Ok, are you lost? Are you nay saying already? Let’s think about it. If you see a flea on your leg, what happens? After you catch it, scream, and flush it, don’t you start itching all over, expecting that there are 10 other fleas on you somewhere else? Then you start looking through your bedding and your carpet and your doggy suddenly isn’t as cuddly as he was 10 minutes ago? Here go the expectations… And perhaps the intention and plans of getting rid of the millions of fleas and perhaps the dog all because you found one flea on your leg that probably came in on your pants from the parking lot. So let’s turn it around to work FOR you in a more positive direction.
As a friend of mine completed her doctoral work, she wanted very much to share her thoughts and expertise by writing a book while juggling a busy private practice. To make it to her goal of completing her book, a daily message to herself of “my road to happiness is sharing my story” helped her finish and publish her manuscript now known as The Power of Your Belief System. The words didn’t just flow out, but linking her contentment with completion of a goal that she had wanted for so long set her intentions and expectations for the day to think about, organize, research, and write her book. She never doubted that she would complete her book.
To make an affirmation work for you:
1. Make it short, to the point, and simple
2. Keep it positive
3. Believe it is possible – very important
4. Write, repeat it, put it where you can see it
5. Celebrate it
6. Really, really want it
7. Make it fun, catchy, or inspirational
8. Take a step toward making it happen
A successful affirmation requires action. You have to take steps toward your goal so you can see yourself make it happen. Then it becomes self-fulfilling prophecy. However, when you have a setback, belief in your affirmation keeps you moving forward. The expectation that the outcome will occur has a potent effect on the outcome. This anticipation of certain outcomes has some unusual effects on our brains that we can use to our advantage. As published in the esteemed Science journal in 2004, two research studies showed that when subjects were exposed to a painful experience while using a placebo cream, they felt less pain.
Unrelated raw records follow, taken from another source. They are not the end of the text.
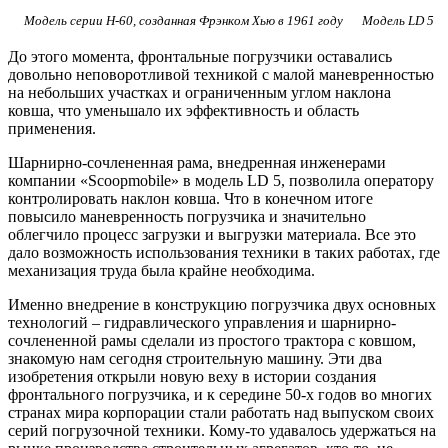
Модель серии H-60, созданная Фрэнком Хью в 1961 году
Модель LD 5
До этого момента, фронтальные погрузчики оставались
довольно неповоротливой техникой с малой маневренностью
на небольших участках и ограниченным углом наклона
ковша, что уменьшало их эффективность и область
применения.
Шарнирно-сочлененная рама, внедренная инженерами
компании «Scoopmobile» в модель LD 5, позволила оператору
контролировать наклон ковша. Что в конечном итоге
повысило маневренность погрузчика и значительно
облегчило процесс загрузки и выгрузки материала. Все это
дало возможность использования техники в таких работах, где
механизация труда была крайне необходима.
Именно внедрение в конструкцию погрузчика двух основных
технологий – гидравлического управления и шарнирно-
сочлененной рамы сделали из простого трактора с ковшом,
знакомую нам сегодня строительную машину. Эти два
изобретения открыли новую веху в истории создания
фронтального погрузчика, и к середине 50-х годов во многих
странах мира корпорации стали работать над выпуском своих
серий погрузочной техники. Кому-то удавалось удержаться на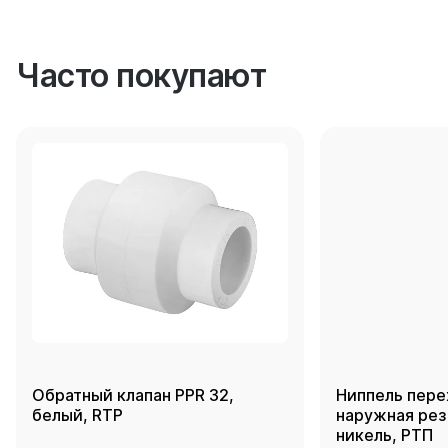
Часто покупают
Обратный клапан PPR 32,
Ниппель пере
белый, RTP
наружная резь
никель, РТП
One study used an electric current to induce pain and the other used heat. In both studies, the subjects reported feeling less pain when an ordinary cream with no analgesic properties was applied to their wrists. The mere expectation of a positive outcome resulted in greater blood flow to the prefrontal lobe of the brain which is associated with planning and anticipation. They felt less pain because they expected to feel less. Could we then make the leap that pleasant feelings will arise if we have the expectation that they will occur? Can the power of positive affirming thoughts successfully helping you achieve a goal really be so farfetched? Is creating an affirmation that is meaningful to you to help you anticipate and create action toward that goal really so “out there”?
Maybe what is most important is figuring out what is most important to you and then creating an affirmation that attends to that. If you have an affirmation for everything in your life, it becomes white noise.
Perhaps the most effective affirmation occurs once it is internalized, past the point where it feels like a goal. When it becomes a part of your belief in yourself.
Placebo-Induced Changes in fMRI in the Anticipation and Experience of Pain
By Wager, et al., Science 20 February 2004: 1162-1167.